The tariff letter to da Silva stood out from this week’s other tariff pronouncements, also shared by Trump in screen shots posted to social media, that followed a format primarily focused on trade issues. Beside arguing that Bolsonaro, who served one term as Brazil’s president before losing to da Silva in the 2022 general election, was being mistreated, Trump also pointed to earlier, temporary Brazilian bans on U.S. social media platforms as further justification for the new tariff rate.
In a posting to X on Wednesday, President da Silva pushed back against Trump’s apparent attempt to use trade policy to impact the legal proceedings against Bolsonaro.
“Brazil is a sovereign nation with independent institutions and will not accept any form of tutelage,” da Silva wrote. “The judicial proceedings against those responsible for planning the coup d’état fall exclusively under the jurisdiction of Brazil’s Judicial Branch and, as such, are not subject to any interference or threats that could compromise the independence of national institutions.”
In addition to Trump’s political messaging in the tariff letter to Brazil, the new levy proclamation stands out from the other tariffs issued this week in that Brazil is the only country in the group that currently has a trade deficit with the U.S. The country is the 16th-largest U.S. trading partner and the two countries conducted some $92 billion in trade last year. But 2024 also saw U.S. export volumes to Brazil exceed imports by $7.4 billion, according to data from the trade representative’s office cited in a Wall Street Journal report.
Trump and Bolsonaro’s personal connection
Trump and Bolsonaro met during the U.S. president’s first term in office and have remained allies since that time. On January 8, 2023, a week after da Silva’s inauguration, thousands of Bolsonaro supporters stormed government buildings in Brazil’s capital in what federal investigators say was an attempted coup.
Earlier this year, a five-judge Brazilian Supreme Court panel voted unanimously to move forward with a trial for the former president and a group of alleged co-conspirators following a federal investigation that claimed it had uncovered evidence that there was “a criminal organization” which had “acted in a coordinated manner” to keep then-President Bolsonaro in power, according to a BBC report.

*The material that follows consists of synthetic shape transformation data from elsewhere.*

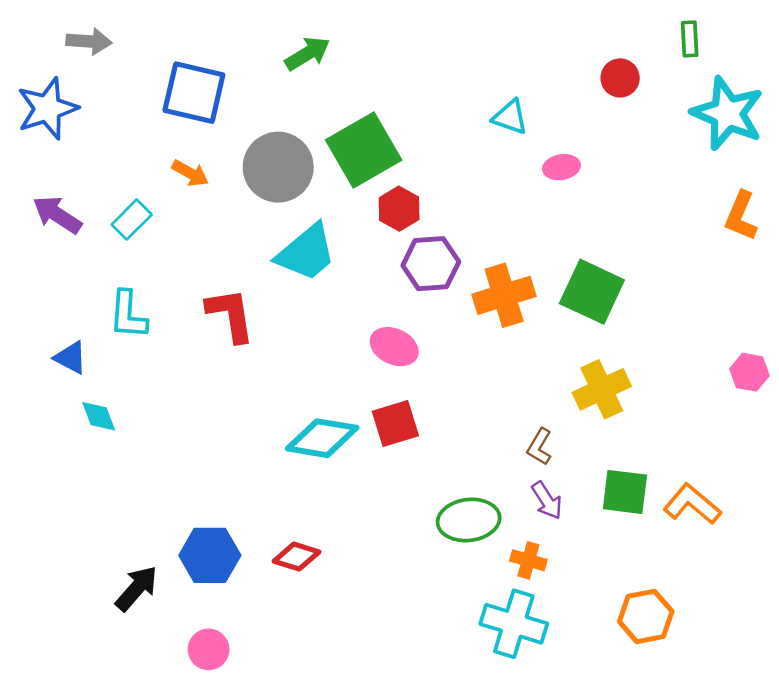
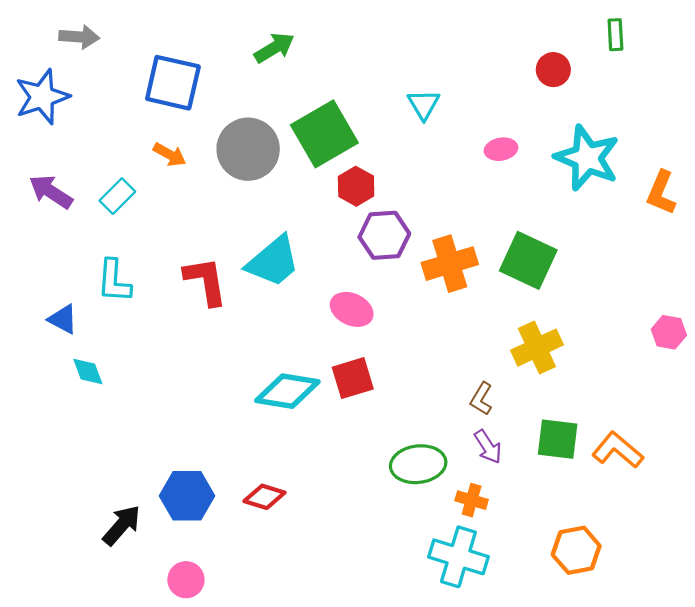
cyan star: (727, 113) -> (587, 158), moved
cyan triangle: (510, 117) -> (424, 104), moved, turned 40
cyan trapezoid: (306, 253) -> (273, 261), moved

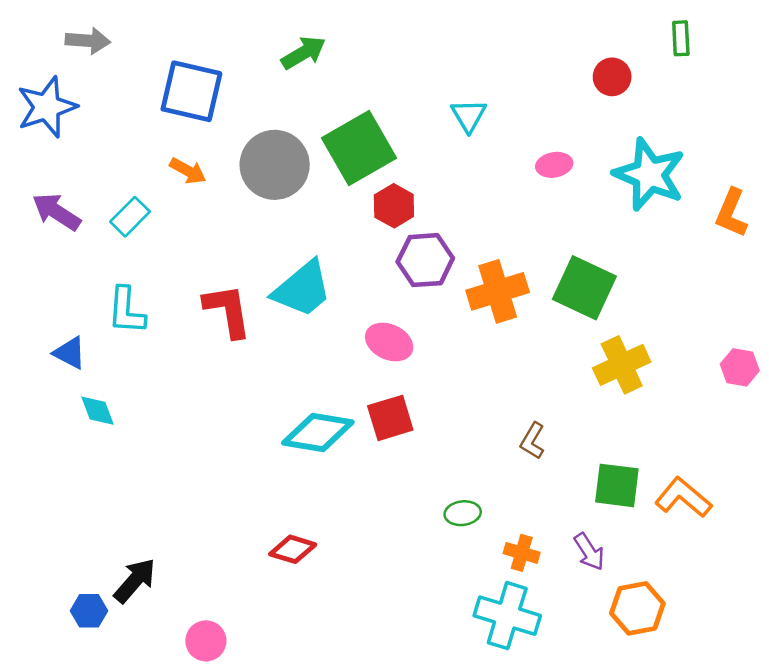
yellow cross: (537, 348) -> (622, 365), moved
purple arrow: (488, 447) -> (589, 552), moved
green ellipse: (418, 464) -> (463, 513), size x0.6
blue hexagon: (187, 496) -> (89, 611), moved, size x0.6

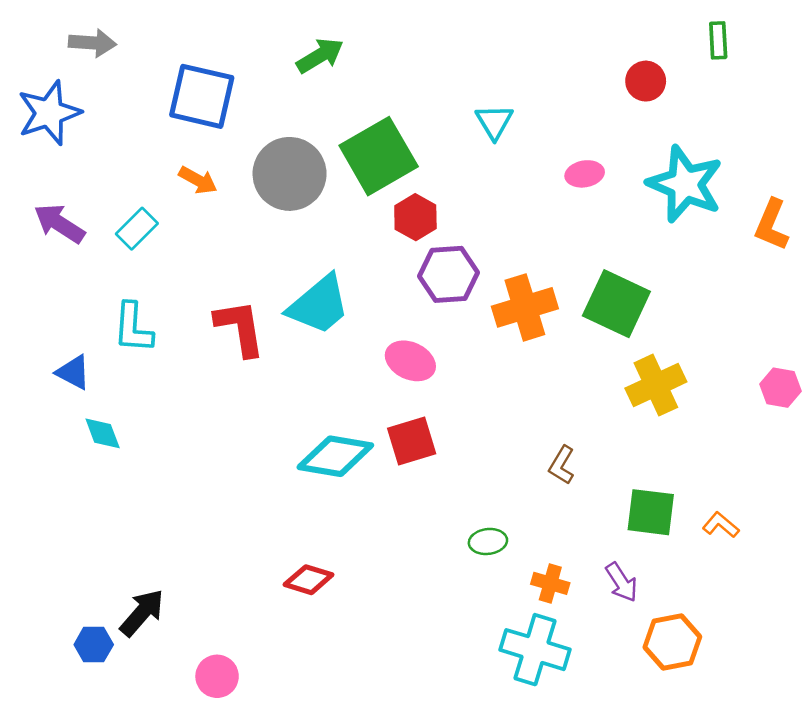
orange L-shape: (683, 497) -> (721, 525), size x0.6

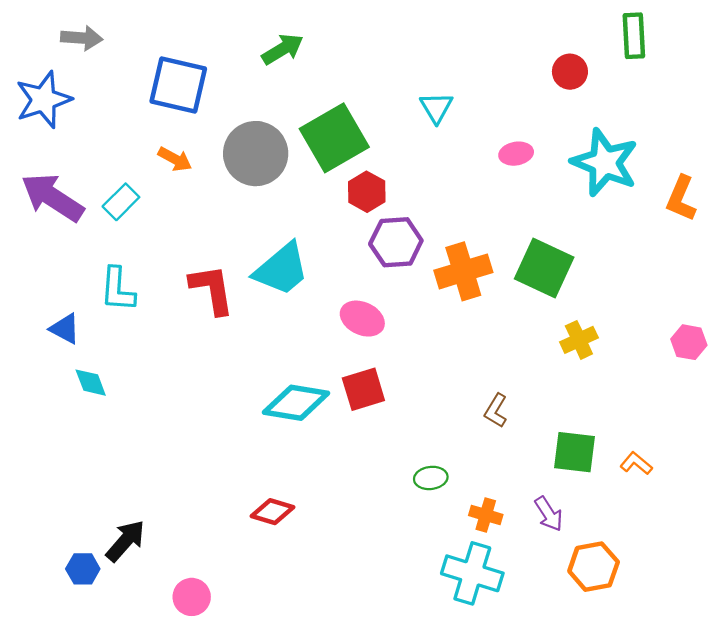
green rectangle: (718, 40) -> (634, 36), size x1.4
purple arrow: (59, 224) -> (52, 197), size x1.4
yellow cross: (656, 385) -> (579, 340), size x0.7

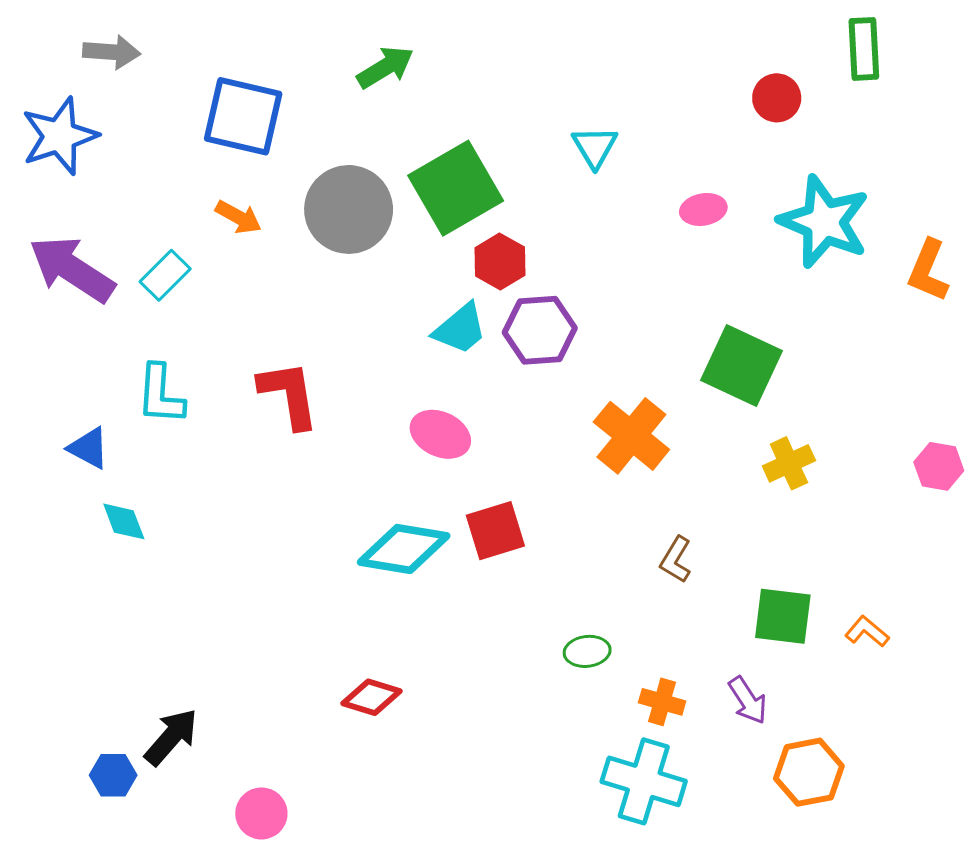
cyan trapezoid: (281, 269) -> (460, 329), moved, size x0.7
orange cross: (463, 271) -> (631, 436), moved, turned -34
pink ellipse: (362, 319) -> (440, 434), moved

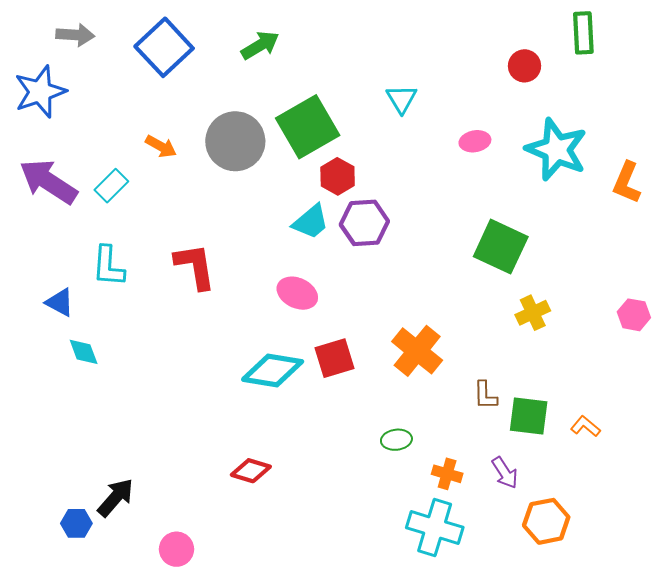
blue square: (243, 116) -> (164, 47), moved, turned 34
orange cross: (631, 436) -> (417, 351), moved
brown L-shape: (676, 560) -> (485, 395), moved, turned -32

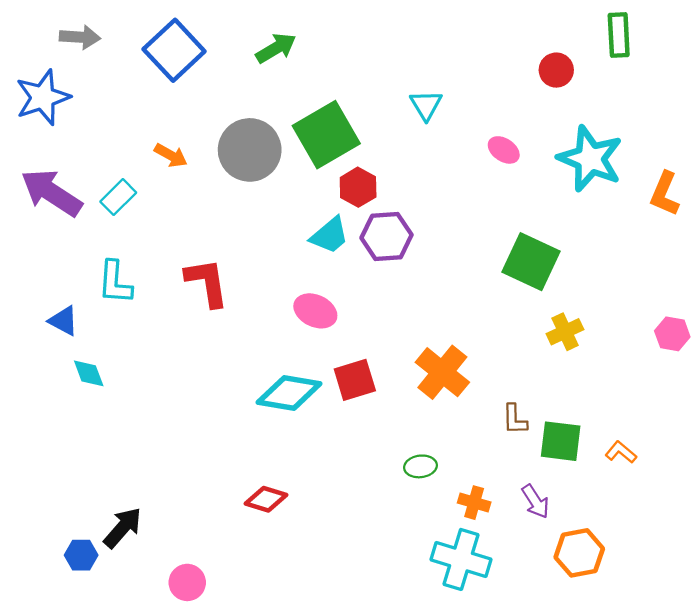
pink ellipse: (475, 141) -> (504, 150), turned 44

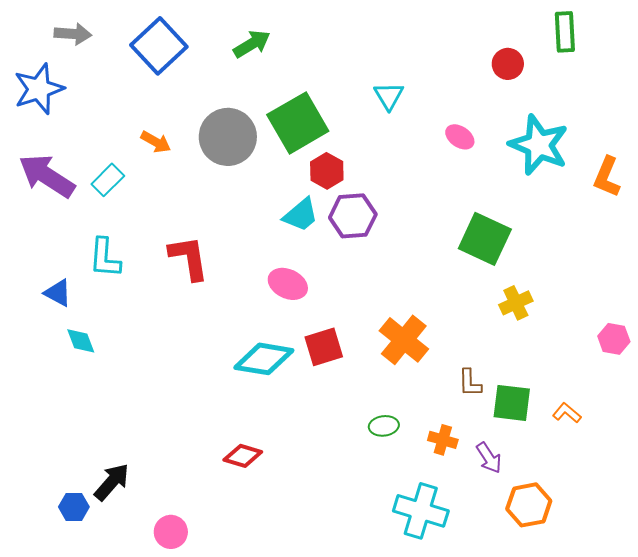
pink hexagon: (672, 334) -> (614, 339), moved
orange cross: (474, 503) -> (443, 440), moved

In a social media posting ahead of Wednesday’s tariff announcement, Trump argued for Bolsonaro’s innocence.
“Brazil is doing a terrible thing on their treatment of former President Jair Bolsonaro,” Trump wrote in a Monday posting on Truth Social. “I have watched, as has the World, as they have done nothing but come after him, day after day, night after night, month after month, year after year! He is not guilty of anything, except having fought for THE PEOPLE.”